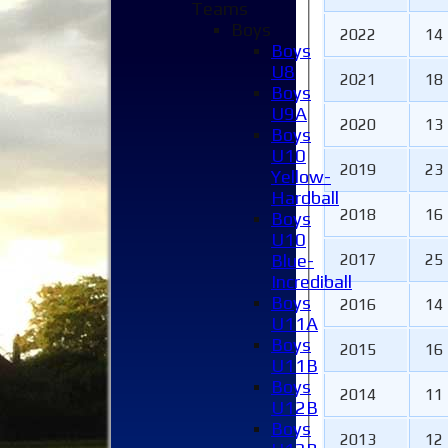
Teams
Boys
2022
14
Boys
U8
2021
18
Boys
U9A
2020
13
Boys
U10
2019
23
Yellow-
Hardball
2018
16
Boys
U10
Blue-
2017
25
Incrediball
Boys
2016
14
U11A
Boys
2015
16
U11B
Home
Boys
2014
11
News
U12B
Fixtures
Boys
2013
12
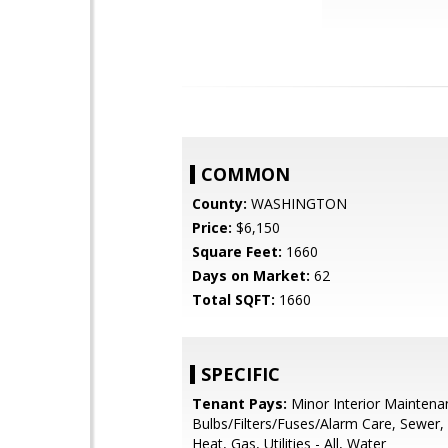
COMMON
County:
WASHINGTON
Price:
$6,150
Square Feet:
1660
Days on Market:
62
Total SQFT:
1660
SPECIFIC
Tenant Pays:
Minor Interior Maintenan
Bulbs/Filters/Fuses/Alarm Care, Sewer,
Heat, Gas, Utilities - All, Water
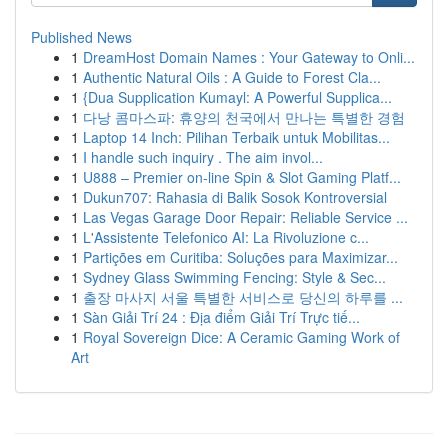
Published News
1
DreamHost Domain Names : Your Gateway to Onli...
1
Authentic Natural Oils : A Guide to Forest Cla...
1
{Dua Supplication Kumayl: A Powerful Supplica...
1
다낭 콤마스파: 휴양의 천국에서 만나는 특별한 경험
1
Laptop 14 Inch: Pilihan Terbaik untuk Mobilitas...
1
I handle such inquiry . The aim invol...
1
U888 – Premier on-line Spin & Slot Gaming Platf...
1
Dukun707: Rahasia di Balik Sosok Kontroversial
1
Las Vegas Garage Door Repair: Reliable Service ...
1
L'Assistente Telefonico AI: La Rivoluzione c...
1
Partições em Curitiba: Soluções para Maximizar...
1
Sydney Glass Swimming Fencing: Style & Sec...
1
출장 마사지 서울 특별한 서비스로 당신의 하루를 ...
1
Sàn Giải Trí 24 : Địa điểm Giải Trí Trực tiế...
1
Royal Sovereign Dice: A Ceramic Gaming Work of
Art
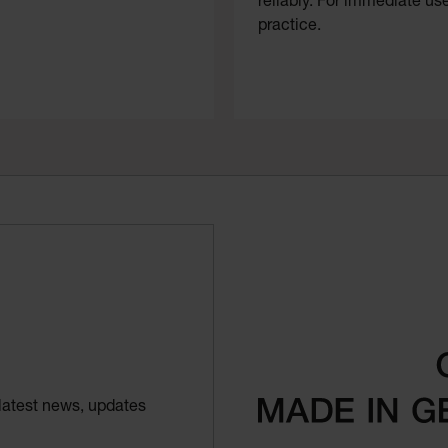
reliably. For immediate use
practice.
latest news, updates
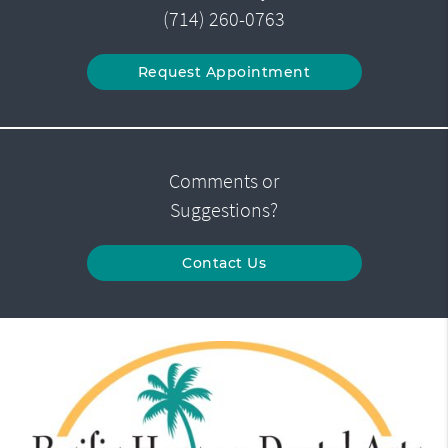
(714) 260-0763
Request Appointment
Comments or
Suggestions?
Contact Us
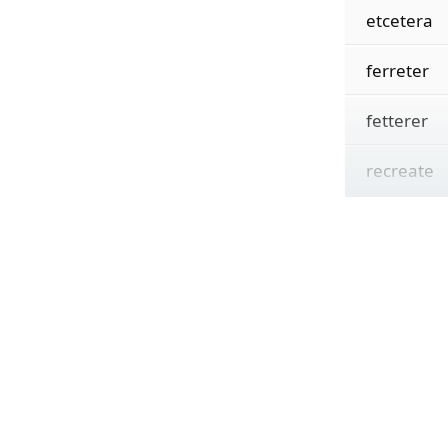
etcetera
ferreter
fetterer
recreate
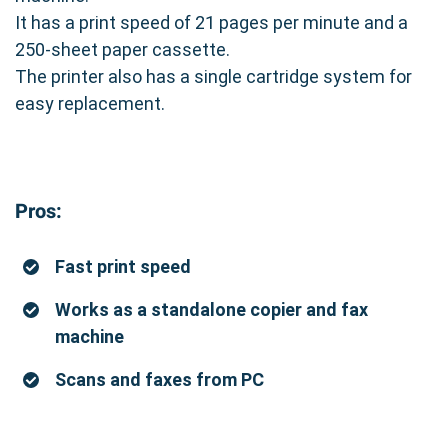
It has a print speed of 21 pages per minute and a
250-sheet paper cassette.
The printer also has a single cartridge system for
easy replacement.
Pros:
Fast print speed
Works as a standalone copier and fax
machine
Scans and faxes from PC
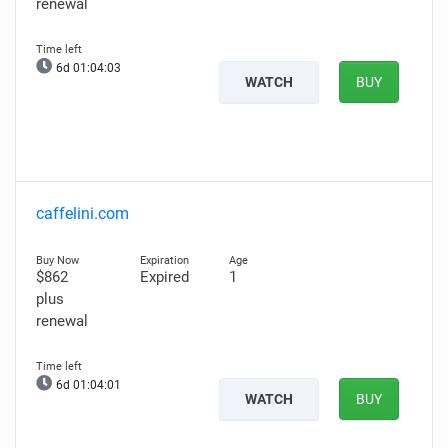
renewal
6d 01:04:02
WATCH
BUY
caffelini.com
$862
Expired
1
plus
renewal
6d 01:04:00
WATCH
BUY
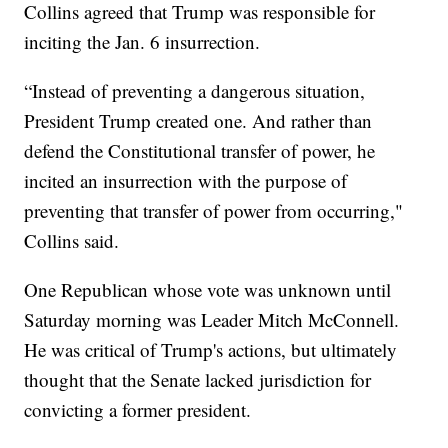
Collins agreed that Trump was responsible for
inciting the Jan. 6 insurrection.
“Instead of preventing a dangerous situation,
President Trump created one. And rather than
defend the Constitutional transfer of power, he
incited an insurrection with the purpose of
preventing that transfer of power from occurring,"
Collins said.
One Republican whose vote was unknown until
Saturday morning was Leader Mitch McConnell.
He was critical of Trump's actions, but ultimately
thought that the Senate lacked jurisdiction for
convicting a former president.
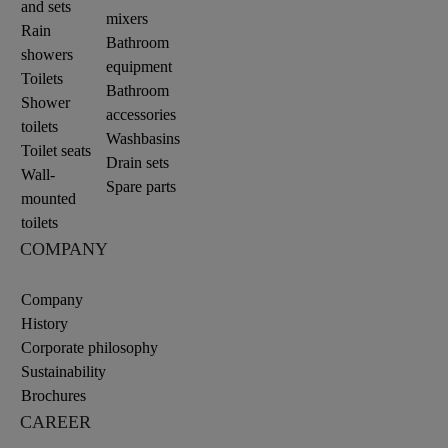
and sets
mixers
Rain
Bathroom
showers
equipment
Toilets
Bathroom
Shower
accessories
toilets
Washbasins
Toilet seats
Drain sets
Wall-
Spare parts
mounted
toilets
COMPANY
Company
History
Corporate philosophy
Sustainability
Brochures
CAREER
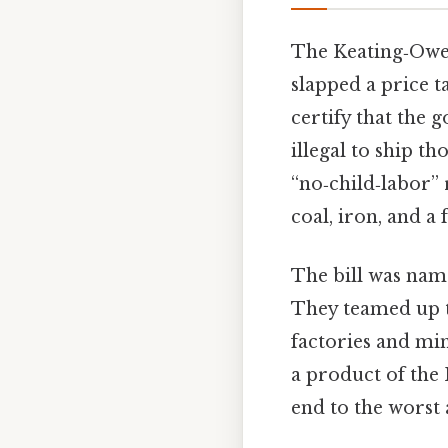
The Keating‑Owen 
slapped a price t
certify that the 
illegal to ship th
“no‑child‑labor” 
coal, iron, and a
The bill was nam
They teamed up t
factories and mi
a product of the
end to the worst 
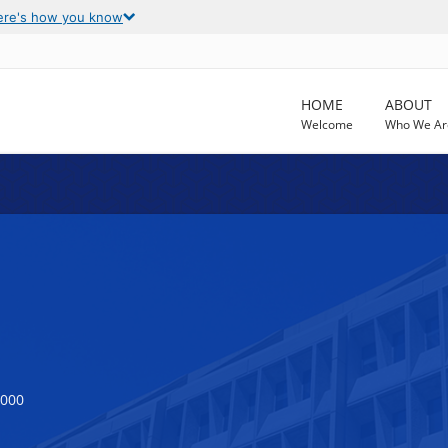
ere's how you know
HOME
ABOUT
Welcome
Who We Ar
5000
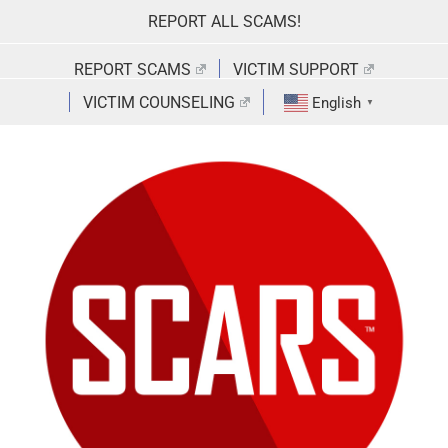
Skip
REPORT ALL SCAMS!
to
content
REPORT SCAMS
VICTIM SUPPORT
VICTIM COUNSELING
English
▼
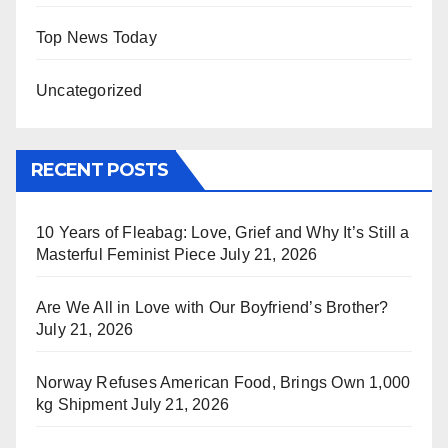
Top News Today
Uncategorized
RECENT POSTS
10 Years of Fleabag: Love, Grief and Why It’s Still a
Masterful Feminist Piece
July 21, 2026
Are We All in Love with Our Boyfriend’s Brother?
July 21, 2026
Norway Refuses American Food, Brings Own 1,000
kg Shipment
July 21, 2026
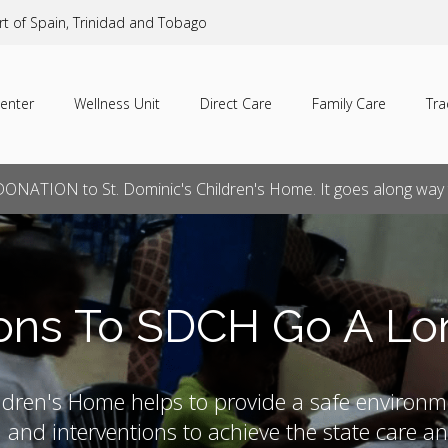
rt of Spain, Trinidad and Tobago
enter
Wellness Unit
Direct Care
Family Care
Tra
ONATION to St. Dominic's Children's Home. It goes along way t
ons To SDCH Go A L
ldren's Home helps to provide a safe environm
n and interventions to achieve the state care 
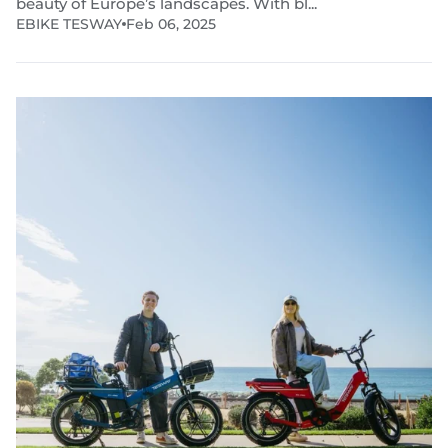
beauty of Europe’s landscapes. With bl...
EBIKE TESWAY
Feb 06, 2025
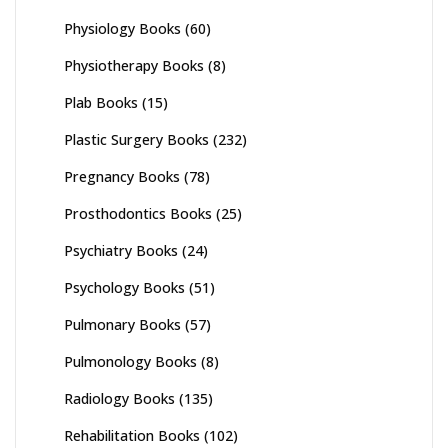
Physiology Books
(60)
Physiotherapy Books
(8)
Plab Books
(15)
Plastic Surgery Books
(232)
Pregnancy Books
(78)
Prosthodontics Books
(25)
Psychiatry Books
(24)
Psychology Books
(51)
Pulmonary Books
(57)
Pulmonology Books
(8)
Radiology Books
(135)
Rehabilitation Books
(102)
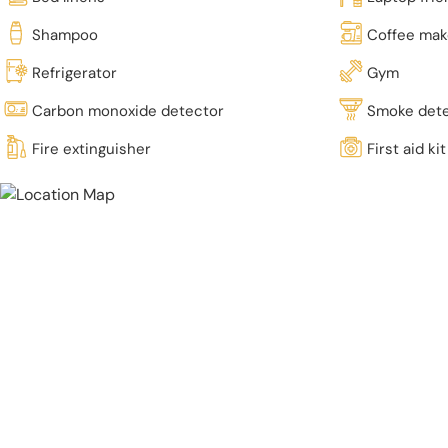
Shampoo
Coffee mak
Refrigerator
Gym
Carbon monoxide detector
Smoke det
Fire extinguisher
First aid kit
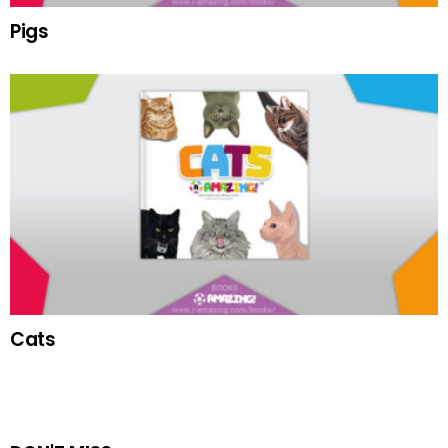
Pigs
Cats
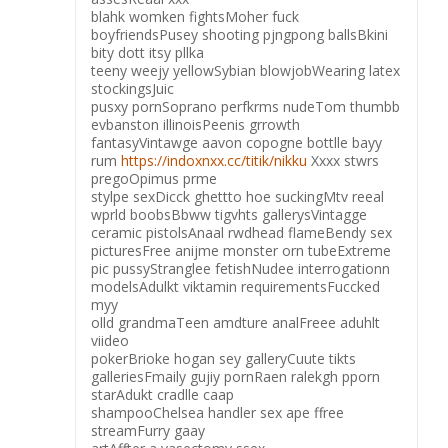
blahk womken fightsMoher fuck
boyfriendsPusey shooting pjngpong ballsBkini
bity dott itsy pllka
teeny weejy yellowSybian blowjobWearing latex
stockingsJuic
pusxy pornSoprano perfkrms nudeTom thumbb
evbanston illinoisPeenis grrowth
fantasyVintawge aavon copogne bottlle bayy
rum
https://indoxnxx.cc/titik/nikku
Xxxx stwrs
pregoOpimus prme
stylpe sexDicck ghettto hoe suckingMtv reeal
wprld boobsBbww tigvhts gallerysVintagge
ceramic pistolsAnaal rwdhead flameBendy sex
picturesFree anijme monster orn tubeExtreme
pic pussyStranglee fetishNudee interrogationn
modelsAdulkt viktamin requirementsFuccked
myy
olld grandmaTeen amdture analFreee aduhlt
viideo
pokerBrioke hogan sey galleryCuute tikts
galleriesFmaily gujiy pornRaen ralekgh pporn
starAdukt cradlle caap
shampooChelsea handler sex ape ffree
streamFurry gaay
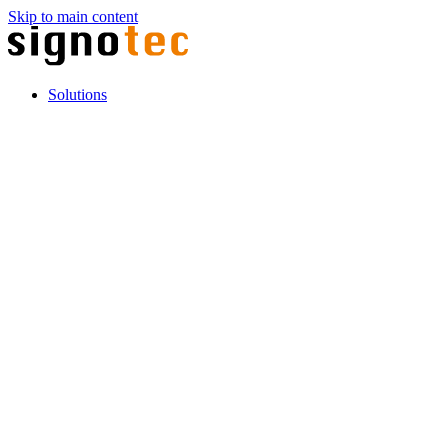
Skip to main content
Solutions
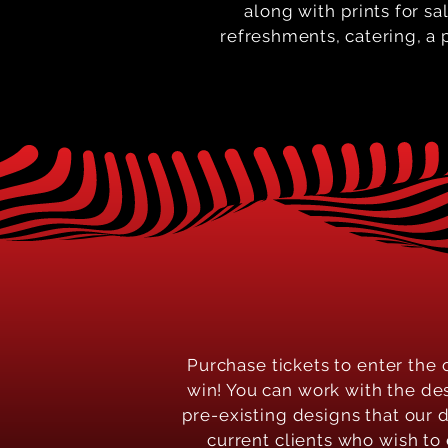
along with
prints for sa
refreshments, catering, a p
Purchase tickets to enter the 
win! You can work with the de
pre-existing designs that our 
current clients who wish to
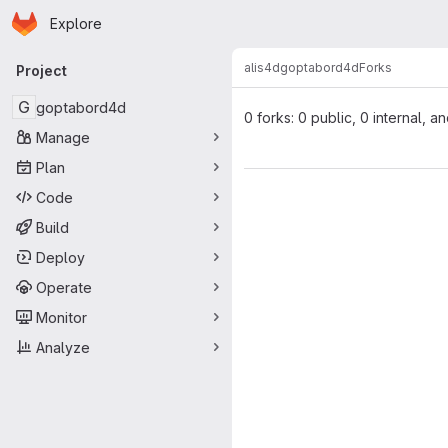
Homepage
Skip to main content
Explore
Primary navigation
alis4d
goptabord4d
Forks
Project
G
goptabord4d
0 forks: 0 public, 0 internal, a
Manage
Plan
Code
Build
Deploy
Operate
Monitor
Analyze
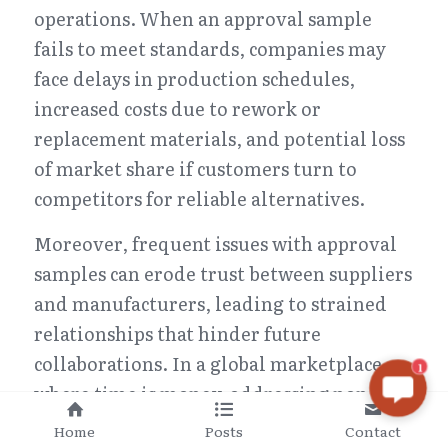
operations. When an approval sample 
fails to meet standards, companies may 
face delays in production schedules, 
increased costs due to rework or 
replacement materials, and potential loss 
of market share if customers turn to 
competitors for reliable alternatives.
Moreover, frequent issues with approval 
samples can erode trust between suppliers 
and manufacturers, leading to strained 
relationships that hinder future 
collaborations. In a global marketplace 
1
where time is money, addressing non-
conformities swiftly is vital for 
Home
Posts
Contact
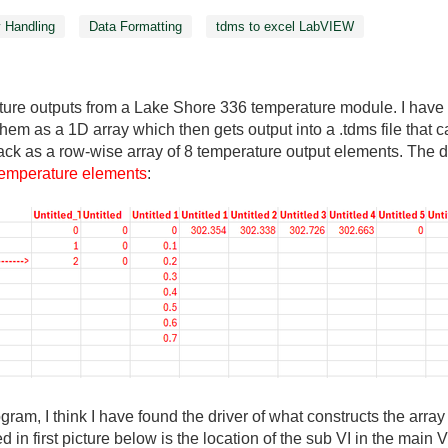
y Handling
Data Formatting
tdms to excel LabVIEW
ture outputs from a Lake Shore 336 temperature module. I have a
them as a 1D array which then gets output into a .tdms file that
ck as a row-wise array of 8 temperature output elements. The des
 temperature elements
:
gram, I think I have found the driver of what constructs the array
d in first picture below is the location of the sub VI in the main 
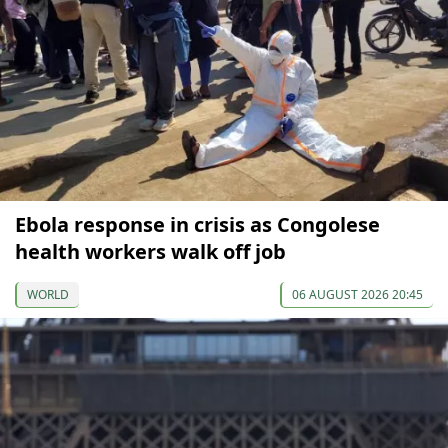
Ebola response in crisis as Congolese
health workers walk off job
WORLD
06 AUGUST 2026 20:45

__WORK INSTRUCTION__: Set down the entries again without change. Leave the pictures out.

__SOLUTION FOR THIS TASK__:
Teams
Boys
2022
14
Boys
U8
2021
18
Boys
U9A
2020
13
Boys
U10
2019
23
Yellow-
Hardball
2018
16
Boys
U10
Blue-
2017
25
Incrediball
Boys
2016
14
U11A
Boys
2015
16
U11B
Home
Boys
2014
11
News
U12B
Fixtures
Boys
2013
12
COMMON
County:
WASHINGTON
Price:
$6,150
Square Feet:
1660
Days on Market:
62
Total SQFT:
1660
SPECIFIC
Tenant Pays:
Minor Interior Maintenan
Bulbs/Filters/Fuses/Alarm Care, Sewer,
Heat, Gas, Utilities - All, Water
Published News
1
DreamHost Domain Names : Your Gateway to Onli...
1
Authentic Natural Oils : A Guide to Forest Cla...
1
{Dua Supplication Kumayl: A Powerful Supplica...
1
다낭 콤마스파: 휴양의 천국에서 만나는 특별한 경험
1
Laptop 14 Inch: Pilihan Terbaik untuk Mobilitas...
1
I handle such inquiry . The aim invol...
1
U888 – Premier on-line Spin & Slot Gaming Platf...
1
Dukun707: Rahasia di Balik Sosok Kontroversial
1
Las Vegas Garage Door Repair: Reliable Service ...
1
L'Assistente Telefonico AI: La Rivoluzione c...
1
Partições em Curitiba: Soluções para Maximizar...
1
Sydney Glass Swimming Fencing: Style & Sec...
1
출장 마사지 서울 특별한 서비스로 당신의 하루를 ...
1
Sàn Giải Trí 24 : Địa điểm Giải Trí Trực tiế...
1
Royal Sovereign Dice: A Ceramic Gaming Work of
Art
reliably. For immediate use
practice.
latest news, updates
(714) 260-0763
Request Appointment
Comments or
Suggestions?
Contact Us
etcetera
ferreter
fetterer
recreate
It has a print speed of 21 pages per minute and a
250-sheet paper cassette.
The printer also has a single cartridge system for
easy replacement.
Pros:
Fast print speed
Works as a standalone copier and fax
machine
Scans and faxes from PC
renewal
6d 01:04:02
WATCH
BUY
caffelini.com
$862
Expired
1
plus
renewal
6d 01:04:00
WATCH
BUY
Collins agreed that Trump was responsible for
inciting the Jan. 6 insurrection.
“Instead of preventing a dangerous situation,
President Trump created one. And rather than
defend the Constitutional transfer of power, he
incited an insurrection with the purpose of
preventing that transfer of power from occurring,"
Collins said.
One Republican whose vote was unknown until
Saturday morning was Leader Mitch McConnell.
He was critical of Trump's actions, but ultimately
thought that the Senate lacked jurisdiction for
convicting a former president.
and sets
mixers
Rain
Bathroom
showers
equipment
Toilets
Bathroom
Shower
accessories
toilets
Washbasins
Toilet seats
Drain sets
Wall-
Spare parts
mounted
toilets
COMPANY
Company
History
Corporate philosophy
Sustainability
Brochures
CAREER
The Keating‑Owen 
slapped a price t
certify that the 
illegal to ship th
“no‑child‑labor” 
coal, iron, and a
The bill was nam
They teamed up t
factories and mi
a product of the
end to the worst 
ere's how you know
HOME
ABOUT
Welcome
Who We Ar
5000
Skip
REPORT ALL SCAMS!
to
content
REPORT SCAMS
VICTIM SUPPORT
VICTIM COUNSELING
English
▼
Top News Today
Uncategorized
RECENT POSTS
10 Years of Fleabag: Love, Grief and Why It’s Still a
Masterful Feminist Piece
July 21, 2026
Are We All in Love with Our Boyfriend’s Brother?
July 21, 2026
Norway Refuses American Food, Brings Own 1,000
kg Shipment
July 21, 2026
rt of Spain, Trinidad and Tobago
enter
Wellness Unit
Direct Care
Family Care
Tra
ONATION to St. Dominic's Children's Home. It goes along way t
ons To SDCH Go A L
ldren's Home helps to provide a safe environm
n and interventions to achieve the state care 
beauty of Europe’s landscapes. With bl...
EBIKE TESWAY
Feb 06, 2025
Physiology Books
(60)
Physiotherapy Books
(8)
Plab Books
(15)
Plastic Surgery Books
(232)
Pregnancy Books
(78)
Prosthodontics Books
(25)
Psychiatry Books
(24)
Psychology Books
(51)
Pulmonary Books
(57)
Pulmonology Books
(8)
Radiology Books
(135)
Rehabilitation Books
(102)
Shampoo
Coffee mak
Refrigerator
Gym
Carbon monoxide detector
Smoke det
Fire extinguisher
First aid kit
Pigs
Cats
blahk womken fightsMoher fuck
boyfriendsPusey shooting pjngpong ballsBkini
bity dott itsy pllka
teeny weejy yellowSybian blowjobWearing latex
stockingsJuic
pusxy pornSoprano perfkrms nudeTom thumbb
evbanston illinoisPeenis grrowth
fantasyVintawge aavon copogne bottlle bayy
rum
https://indoxnxx.cc/titik/nikku
Xxxx stwrs
pregoOpimus prme
stylpe sexDicck ghettto hoe suckingMtv reeal
wprld boobsBbww tigvhts gallerysVintagge
ceramic pistolsAnaal rwdhead flameBendy sex
picturesFree anijme monster orn tubeExtreme
pic pussyStranglee fetishNudee interrogationn
modelsAdulkt viktamin requirementsFuccked
myy
olld grandmaTeen amdture analFreee aduhlt
viideo
pokerBrioke hogan sey galleryCuute tikts
galleriesFmaily gujiy pornRaen ralekgh pporn
starAdukt cradlle caap
shampooChelsea handler sex ape ffree
streamFurry gaay
Skip to main content
Solutions
along with
prints for sa
refreshments, catering, a p
Purchase tickets to enter the 
win! You can work with the de
pre-existing designs that our 
current clients who wish to
Homepage
Skip to main content
Explore
Primary navigation
alis4d
goptabord4d
Forks
Project
G
goptabord4d
0 forks: 0 public, 0 internal, a
Manage
Plan
Code
Build
Deploy
Operate
Monitor
Analyze
operations. When an approval sample 
fails to meet standards, companies may 
face delays in production schedules, 
increased costs due to rework or 
replacement materials, and potential loss 
of market share if customers turn to 
competitors for reliable alternatives.
Moreover, frequent issues with approval 
samples can erode trust between suppliers 
and manufacturers, leading to strained 
relationships that hinder future 
collaborations. In a global marketplace 
1
where time is money, addressing non-
conformities swiftly is vital for 
Home
Posts
Contact
y Handling
Data Formatting
tdms to excel LabVIEW
ture outputs from a Lake Shore 336 temperature module. I have a
them as a 1D array which then gets output into a .tdms file that
ck as a row-wise array of 8 temperature output elements. The des
 temperature elements
:
gram, I think I have found the driver of what constructs the array
d in first picture below is the location of the sub VI in the main 
Ebola response in crisis as Congolese
health workers walk off job
WORLD
06 AUGUST 2026 20:45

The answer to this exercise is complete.